Segment Start: DATA EXTRACTS
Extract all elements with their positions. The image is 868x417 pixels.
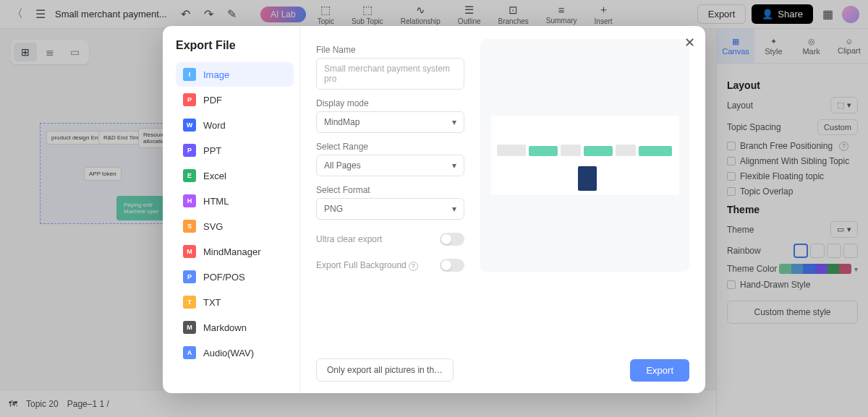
full-bg-label: Export Full Background?: [316, 260, 418, 271]
format-mindmanager[interactable]: MMindManager: [176, 239, 294, 264]
modal-title: Export File: [176, 39, 294, 52]
display-mode-select[interactable]: MindMap▾: [316, 111, 464, 133]
format-svg[interactable]: SSVG: [176, 214, 294, 238]
format-pof-pos[interactable]: PPOF/POS: [176, 265, 294, 289]
range-label: Select Range: [316, 142, 464, 152]
ultra-clear-toggle[interactable]: [440, 233, 464, 246]
export-preview: [480, 39, 689, 272]
full-bg-toggle[interactable]: [440, 259, 464, 272]
format-word[interactable]: WWord: [176, 113, 294, 137]
modal-overlay: ✕ Export File IImagePPDFWWordPPPTEExcelH…: [0, 0, 868, 417]
help-icon[interactable]: ?: [409, 262, 418, 271]
ultra-clear-label: Ultra clear export: [316, 234, 382, 244]
format-excel[interactable]: EExcel: [176, 163, 294, 188]
format-audio-wav-[interactable]: AAudio(WAV): [176, 340, 294, 365]
export-confirm-button[interactable]: Export: [630, 359, 689, 382]
export-settings: File Name Small merchant payment system …: [300, 26, 705, 393]
format-txt[interactable]: TTXT: [176, 290, 294, 314]
format-image[interactable]: IImage: [176, 62, 294, 87]
close-icon[interactable]: ✕: [684, 35, 695, 51]
only-export-pictures-button[interactable]: Only export all pictures in th…: [316, 358, 454, 382]
file-name-label: File Name: [316, 45, 464, 55]
format-pdf[interactable]: PPDF: [176, 87, 294, 112]
range-select[interactable]: All Pages▾: [316, 155, 464, 176]
export-modal: ✕ Export File IImagePPDFWWordPPPTEExcelH…: [163, 26, 705, 393]
display-mode-label: Display mode: [316, 98, 464, 108]
file-name-input[interactable]: Small merchant payment system pro: [316, 58, 464, 90]
format-ppt[interactable]: PPPT: [176, 138, 294, 163]
format-select[interactable]: PNG▾: [316, 198, 464, 220]
format-markdown[interactable]: MMarkdown: [176, 315, 294, 340]
format-html[interactable]: HHTML: [176, 189, 294, 213]
format-label: Select Format: [316, 185, 464, 195]
export-format-sidebar: Export File IImagePPDFWWordPPPTEExcelHHT…: [163, 26, 300, 393]
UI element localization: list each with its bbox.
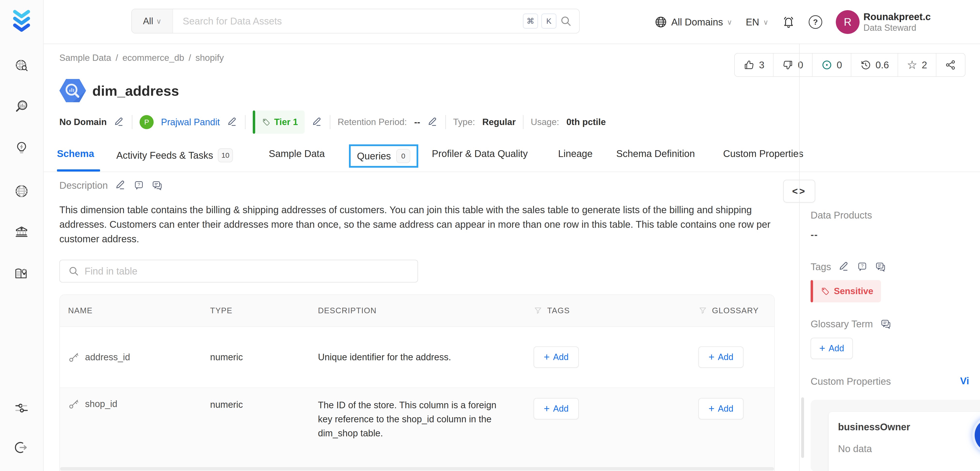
- tag-comments-icon[interactable]: [875, 261, 886, 272]
- logout-icon[interactable]: [14, 441, 29, 455]
- domains-selector[interactable]: All Domains ∨: [654, 16, 732, 29]
- insights-icon[interactable]: [15, 141, 29, 154]
- share-button[interactable]: [936, 54, 965, 76]
- add-glossary-term-button[interactable]: + Add: [811, 338, 853, 359]
- view-all-link[interactable]: Vi: [960, 376, 969, 387]
- plus-icon: +: [709, 352, 714, 362]
- table-header-row: NAME TYPE DESCRIPTION TAGS GLOSSARY: [60, 295, 774, 327]
- star-button[interactable]: ☆ 2: [898, 54, 936, 76]
- active-tab-underline: [57, 169, 100, 172]
- upvote-button[interactable]: 3: [735, 54, 773, 76]
- edit-tags-icon[interactable]: [838, 261, 850, 272]
- retention-label: Retention Period:: [337, 117, 407, 127]
- tab-custom-properties[interactable]: Custom Properties: [723, 148, 803, 159]
- table-row: shop_id numeric The ID of the store. Thi…: [60, 388, 774, 471]
- edit-domain-icon[interactable]: [114, 117, 124, 127]
- glossary-comments-icon[interactable]: [880, 318, 891, 329]
- schema-table: NAME TYPE DESCRIPTION TAGS GLOSSARY addr…: [59, 294, 775, 471]
- share-icon: [945, 59, 956, 70]
- usage-value: 0th pctile: [566, 117, 606, 127]
- observability-icon[interactable]: [14, 99, 29, 113]
- tier-chip: Tier 1: [253, 110, 305, 134]
- breadcrumb-database[interactable]: ecommerce_db: [123, 53, 184, 63]
- comments-icon[interactable]: [151, 180, 162, 191]
- glossary-term-title: Glossary Term: [811, 318, 873, 329]
- top-header: All ∨ Search for Data Assets ⌘ K All Dom…: [44, 0, 980, 44]
- breadcrumb-schema[interactable]: shopify: [195, 53, 224, 63]
- tabs-divider: [44, 172, 980, 172]
- plus-icon: +: [544, 404, 550, 414]
- downvote-button[interactable]: 0: [773, 54, 812, 76]
- globe-icon: [654, 16, 667, 29]
- settings-icon[interactable]: [14, 401, 29, 416]
- breadcrumb-service[interactable]: Sample Data: [59, 53, 111, 63]
- tasks-button[interactable]: 0: [813, 54, 851, 76]
- search-icon: [68, 266, 79, 277]
- global-search[interactable]: All ∨ Search for Data Assets ⌘ K: [131, 9, 580, 33]
- domains-icon[interactable]: [14, 184, 29, 199]
- tier-label: Tier 1: [274, 117, 298, 127]
- tab-queries[interactable]: Queries 0: [349, 145, 418, 168]
- glossary-icon[interactable]: [14, 267, 29, 281]
- property-value: No data: [838, 443, 872, 454]
- tab-profiler[interactable]: Profiler & Data Quality: [432, 148, 528, 159]
- star-count: 2: [921, 60, 927, 70]
- upvote-count: 3: [759, 60, 764, 70]
- add-glossary-button[interactable]: + Add: [698, 398, 743, 419]
- right-panel-divider: [799, 44, 800, 471]
- history-clock-icon: [860, 59, 871, 70]
- version-button[interactable]: 0.6: [851, 54, 898, 76]
- type-label: Type:: [453, 117, 475, 127]
- edit-retention-icon[interactable]: [428, 117, 438, 127]
- column-type: numeric: [210, 398, 318, 410]
- tab-schema[interactable]: Schema: [57, 148, 94, 159]
- add-tag-button[interactable]: + Add: [534, 398, 579, 419]
- tab-schema-definition[interactable]: Schema Definition: [616, 148, 695, 159]
- edit-owner-icon[interactable]: [227, 117, 238, 127]
- tab-activity-feeds[interactable]: Activity Feeds & Tasks 10: [116, 148, 233, 162]
- column-description: The ID of the store. This column is a fo…: [318, 398, 534, 440]
- page-title: dim_address: [92, 83, 179, 99]
- owner-link[interactable]: Prajwal Pandit: [161, 117, 220, 127]
- help-button[interactable]: ?: [809, 15, 822, 29]
- tab-lineage[interactable]: Lineage: [558, 148, 592, 159]
- horizontal-scrollbar[interactable]: [60, 467, 774, 471]
- custom-properties-title: Custom Properties: [811, 376, 891, 387]
- tab-sample-data[interactable]: Sample Data: [269, 148, 325, 159]
- add-tag-button[interactable]: + Add: [534, 347, 579, 368]
- language-selector[interactable]: EN ∨: [746, 17, 768, 28]
- filter-icon[interactable]: [534, 306, 542, 315]
- edit-description-icon[interactable]: [115, 180, 126, 191]
- downvote-count: 0: [798, 60, 803, 70]
- search-scope-dropdown[interactable]: All ∨: [132, 9, 173, 33]
- language-label: EN: [746, 17, 759, 28]
- explore-icon[interactable]: [14, 59, 29, 73]
- asset-stats-bar: 3 0 0 0.6 ☆ 2: [734, 53, 966, 77]
- request-tags-icon[interactable]: ?: [857, 261, 867, 272]
- chevron-down-icon: ∨: [156, 17, 161, 25]
- plus-icon: +: [709, 404, 714, 414]
- tasks-count: 0: [837, 60, 842, 70]
- search-input[interactable]: Search for Data Assets: [173, 16, 523, 27]
- k-key-badge: K: [541, 14, 557, 29]
- property-card: [829, 412, 980, 471]
- app-logo[interactable]: [10, 9, 33, 34]
- chevron-down-icon: ∨: [763, 18, 768, 26]
- add-glossary-button[interactable]: + Add: [698, 347, 743, 368]
- breadcrumb: Sample Data / ecommerce_db / shopify: [59, 53, 224, 63]
- tag-color-bar: [811, 280, 813, 302]
- request-description-icon[interactable]: ?: [134, 180, 144, 191]
- notifications-button[interactable]: [782, 16, 795, 29]
- avatar: R: [836, 10, 859, 34]
- tag-chip-sensitive[interactable]: Sensitive: [811, 280, 881, 302]
- user-menu[interactable]: R Rounakpreet.c Data Steward: [836, 10, 931, 34]
- edit-tier-icon[interactable]: [312, 117, 323, 127]
- panel-scrollbar[interactable]: [801, 397, 804, 458]
- govern-icon[interactable]: [14, 224, 29, 239]
- left-sidebar: [0, 0, 44, 471]
- filter-icon[interactable]: [698, 306, 707, 315]
- description-title: Description: [59, 180, 108, 191]
- find-in-table-input[interactable]: Find in table: [59, 260, 418, 283]
- column-header-tags: TAGS: [547, 306, 570, 315]
- table-row: address_id numeric Unique identifier for…: [60, 327, 774, 388]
Segment End: DATA EXTRACTS
Lines holding "breadcrumb" in the material above are to be reported.

**ANSWER FOR THE TASK:**
- breadcrumb-database[interactable]: ecommerce_db: [123, 53, 184, 63]
- breadcrumb-schema[interactable]: shopify: [195, 53, 224, 63]
- breadcrumb-service[interactable]: Sample Data: [59, 53, 111, 63]
- breadcrumb: Sample Data / ecommerce_db / shopify: [59, 53, 224, 63]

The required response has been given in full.